PROBLEM REQUIREMENTS: Line by line, print the records exactly as they are, dropping the pictures.

SUPPLIED MATERIAL:

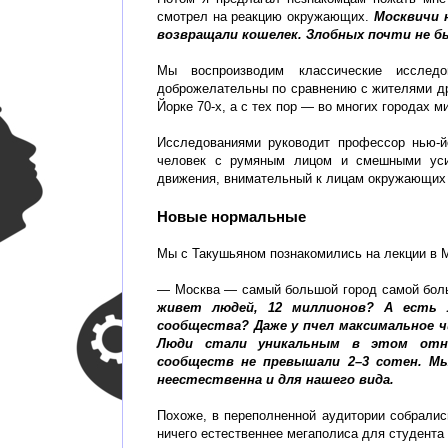
смотрел на реакцию окружающих.
Москвичи н
возвращали кошелек. Злобных почти не бы
Мы воспроизводим классические исследо
доброжелательны по сравнению с жителями др
Йорке 70-х, а с тех пор — во многих городах м
Исследованиями руководит профессор нью-й
человек с румяным лицом и смешными усик
движения, внимательный к лицам окружающих 
Новые нормальные
Мы с Такушьяном познакомились на лекции в М
— Москва — самый большой город самой боль
живет людей, 12 миллионов? А есть 
сообщества? Даже у пчел максимальное ч
Люди стали уникальным в этом отно
сообществ не превышали 2–3 сотен. Мы
неестественна и для нашего вида.
Похоже, в переполненной аудитории собрались
ничего естественнее мегаполиса для студента 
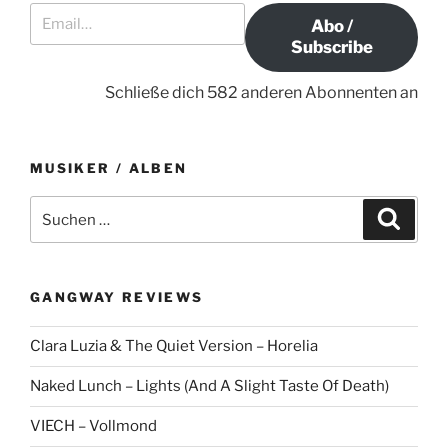
Email…
a
t
a
Abo /
g
r
Subscribe
t
a
i
g
Schließe dich 582 anderen Abonnenten an
o
n
MUSIKER / ALBEN
S
S
u
u
c
c
h
e
h
n
GANGWAY REVIEWS
e
n
Clara Luzia & The Quiet Version – Horelia
a
c
Naked Lunch – Lights (And A Slight Taste Of Death)
h
:
VIECH – Vollmond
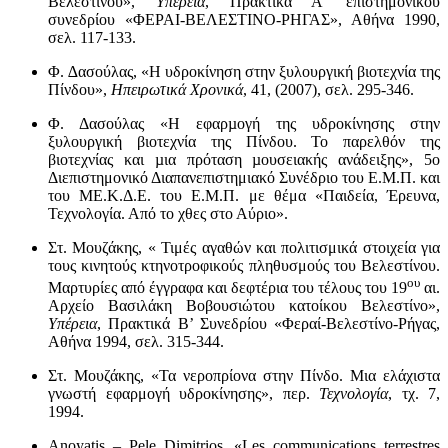
Βελεστίνου»,
Υπέρεια
, Πρακτικά Α’ επιστημονικού
συνεδρίου «ΦΕΡΑΙ-ΒΕΛΕΣΤΙΝΟ-ΡΗΓΑΣ», Αθήνα 1990,
σελ. 117-133.
Φ. ∆ασούλας, «H υδροκίνηση στην ξυλουργική βιοτεχνία της
Πίνδου»,
Ηπειρωτικά Χρονικά
, 41, (2007), σελ. 295-346.
Φ. Δασούλας «Η εφαρµογή της υδροκίνησης στην
ξυλουργική βιοτεχνία της Πίνδου. Το παρελθόν της
βιοτεχνίας και µια πρόταση µουσειακής ανάδειξης», 5ο
Διεπιστημονικό Διαπανεπιστημιακό Συνέδριο του Ε.Μ.Π. και
του ΜΕ.Κ.Δ.Ε. του Ε.Μ.Π. με θέμα «Παιδεία, Έρευνα,
Τεχνολογία. Από το χθες στο Αύριο».
Στ. Μουζάκης, « Τιμές αγαθών και πολιτισμικά στοιχεία για
τους κινητούς κτηνοτροφικούς πληθυσμούς του Βελεστίνου.
ου
Μαρτυρίες από έγγραφα και δεφτέρια του τέλους του 19
αι.
Αρχείο Βασιλάκη Βοβουσιώτου κατοίκου Βελεστίνο»,
Υπέρεια
, Πρακτικά Β’ Συνεδρίου «Φεραί-Βελεστίνο-Ρήγας,
Αθήνα 1994, σελ. 315-344.
Στ. Μουζάκης, «Τα νεροπρίονα στην Πίνδο. Μια ελάχιστα
γνωστή εφαρμογή υδροκίνησης», περ.
Τεχνολογία
, τχ. 7,
1994.
Anoyatis – Pele Dimitrios, «Les communications terrestres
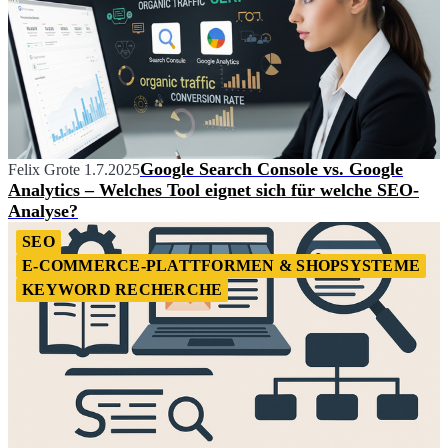
Google Search Console vs. Google
Felix Grote
1.7.2025
Analytics – Welches Tool eignet sich für welche SEO-
Analyse?
SEO
E-COMMERCE-PLATTFORMEN & SHOPSYSTEME
KEYWORD RECHERCHE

ANSWER SPACE:
смотрел на реакцию окружающих.
Москвичи н
возвращали кошелек. Злобных почти не бы
Мы воспроизводим классические исследо
доброжелательны по сравнению с жителями др
Йорке 70-х, а с тех пор — во многих городах м
Исследованиями руководит профессор нью-й
человек с румяным лицом и смешными усик
движения, внимательный к лицам окружающих 
Новые нормальные
Мы с Такушьяном познакомились на лекции в М
— Москва — самый большой город самой боль
живет людей, 12 миллионов? А есть 
сообщества? Даже у пчел максимальное ч
Люди стали уникальным в этом отно
сообществ не превышали 2–3 сотен. Мы
неестественна и для нашего вида.
Похоже, в переполненной аудитории собрались
ничего естественнее мегаполиса для студента 
Email…
a
t
a
Abo /
g
r
Subscribe
t
a
i
g
Schließe dich 582 anderen Abonnenten an
o
n
MUSIKER / ALBEN
S
S
u
u
c
c
h
e
h
n
GANGWAY REVIEWS
e
n
Clara Luzia & The Quiet Version – Horelia
a
c
Naked Lunch – Lights (And A Slight Taste Of Death)
h
:
VIECH – Vollmond
Βελεστίνου»,
Υπέρεια
, Πρακτικά Α’ επιστημονικού
συνεδρίου «ΦΕΡΑΙ-ΒΕΛΕΣΤΙΝΟ-ΡΗΓΑΣ», Αθήνα 1990,
σελ. 117-133.
Φ. ∆ασούλας, «H υδροκίνηση στην ξυλουργική βιοτεχνία της
Πίνδου»,
Ηπειρωτικά Χρονικά
, 41, (2007), σελ. 295-346.
Φ. Δασούλας «Η εφαρµογή της υδροκίνησης στην
ξυλουργική βιοτεχνία της Πίνδου. Το παρελθόν της
βιοτεχνίας και µια πρόταση µουσειακής ανάδειξης», 5ο
Διεπιστημονικό Διαπανεπιστημιακό Συνέδριο του Ε.Μ.Π. και
του ΜΕ.Κ.Δ.Ε. του Ε.Μ.Π. με θέμα «Παιδεία, Έρευνα,
Τεχνολογία. Από το χθες στο Αύριο».
Στ. Μουζάκης, « Τιμές αγαθών και πολιτισμικά στοιχεία για
τους κινητούς κτηνοτροφικούς πληθυσμούς του Βελεστίνου.
ου
Μαρτυρίες από έγγραφα και δεφτέρια του τέλους του 19
αι.
Αρχείο Βασιλάκη Βοβουσιώτου κατοίκου Βελεστίνο»,
Υπέρεια
, Πρακτικά Β’ Συνεδρίου «Φεραί-Βελεστίνο-Ρήγας,
Αθήνα 1994, σελ. 315-344.
Στ. Μουζάκης, «Τα νεροπρίονα στην Πίνδο. Μια ελάχιστα
γνωστή εφαρμογή υδροκίνησης», περ.
Τεχνολογία
, τχ. 7,
1994.
Anoyatis – Pele Dimitrios, «Les communications terrestres
Google Search Console vs. Google
Felix Grote
1.7.2025
Analytics – Welches Tool eignet sich für welche SEO-
Analyse?
SEO
E-COMMERCE-PLATTFORMEN & SHOPSYSTEME
KEYWORD RECHERCHE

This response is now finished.